A Startup idea is indestructible, but the Startup product is fragile. The fragile product requires strategic handholding while the idea needs reality check nurturing, says MJ Srikant, a strategic communication expert and Managing Director of MJSPR. He warns against the illusion of a bulletproof plan of Startups.

According to MJ Srikant, strategy is not a concept that can be structured in a boardroom and getting it done on the dirty streets of the market. Strategy is an integrated approach. The integrated approach includes – branding, media advocacy, liaisoning and then integrating business development aspects into these elements.

Successful founders create a plan and improve it continuously as market conditions along with customer feedback demands unfold, Srikant said.

But the unfolding of success for the Startups can happen only when the founders and the funders identify & tackle the missing links between the plan, the product and the market.

Typically, Startups resort to due diligence when they hit hurdles in their journey. According to Srikant, this is not a correct approach. Startups have to subject their strategy to due diligence. This will provide many answers to questions – about the product, market, scalability and aspects of sales.

One study says that the need for better marketing is more than the need for better product. A survey of Startup founders found that almost 13% felt that the failure of a Startup can be avoided by better marketing. Only 5.1% thought that a better product could have helped the Startup. Srikant says that “when you are getting into the market, you cannot depend on your strategy. Understand the market and to understand your place in the market, do a detailed due diligence of market conditions or market strategy in relation to your company strategy.”

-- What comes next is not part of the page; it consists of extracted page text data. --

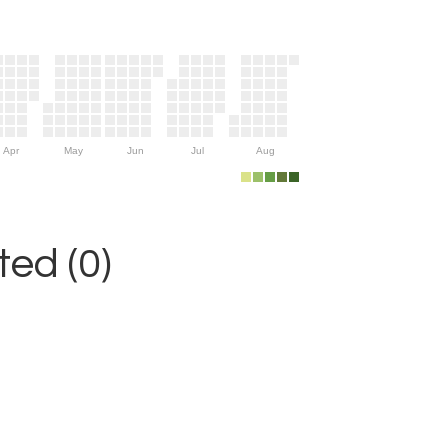
Apr
May
Jun
Jul
Aug
ed (0)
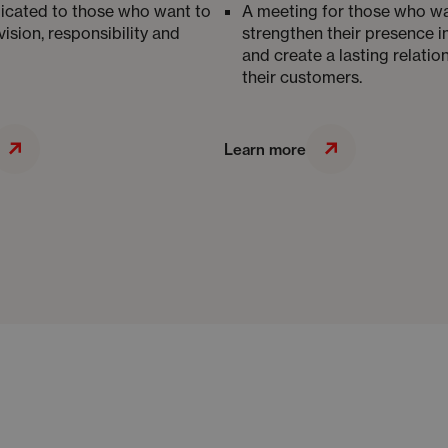
icated to those who want to
A meeting for those who wa
vision, responsibility and
strengthen their presence i
and create a lasting relatio
their customers.
Learn more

“This will tell you much about your product and investment. The due diligence of market v/s company strategy will guide you on when to get investors on board, whether in phase 1 of operations or phase 2. Your will have clarity on funding and approach of the company,” Srikant advises Startup founders.

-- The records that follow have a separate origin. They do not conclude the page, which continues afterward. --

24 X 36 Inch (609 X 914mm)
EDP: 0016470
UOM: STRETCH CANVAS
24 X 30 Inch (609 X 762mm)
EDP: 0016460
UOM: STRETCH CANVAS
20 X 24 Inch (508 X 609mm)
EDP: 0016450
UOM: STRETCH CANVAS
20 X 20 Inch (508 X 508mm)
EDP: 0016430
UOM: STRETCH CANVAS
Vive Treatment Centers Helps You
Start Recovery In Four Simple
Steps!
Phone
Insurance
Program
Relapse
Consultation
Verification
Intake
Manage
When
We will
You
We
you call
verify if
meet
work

There is a big reality that Startups should consider before dreaming big. Even with good funds flow, three-quarters of Startups fail according to research by Shikhar Ghosh of Harvard Business School. However, the fear of failure shouldn’t prevent anyone from starting a business.  Go beyond the failure of other Startups, says Srikant.

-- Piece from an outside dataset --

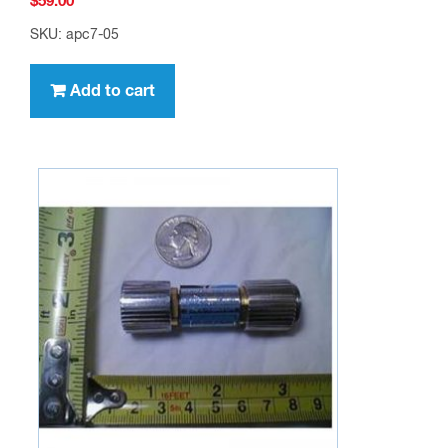
$
59.00
SKU: apc7-05
Add to cart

“If you want to go forward, do not get bogged down by the failures or case studies of failed companies. There may be 100 reasons why a company failed – they did not understand the market or did not get a proper investor. You have to see beyond the picture presented to you and identify your correct track. Your track will tell you the type of investor you should approach and about your product life cycle,” Srikant says.

A stark reality that his hitting Startup idea creators is challenges with financing. It remains the top reason for failure in recent years even as venture investment totals break new records annually. Srikant gives out investment seeking and presentation tips. “Most of PPTs of Startups are unable to show the basic character of their companies. You have to go beyond the obvious to tell who you are. To attract an investor, one has to say the unsaid part of the business plan. Your PPT should have your strategic understanding of the idea and implementation of your Startups’ product or service,” emphasized Srikant.

Former Google CEO Eric Schmidt says, “Revenue solves all known problems.” Let us hit the revenue stream with the correct and integrated strategy.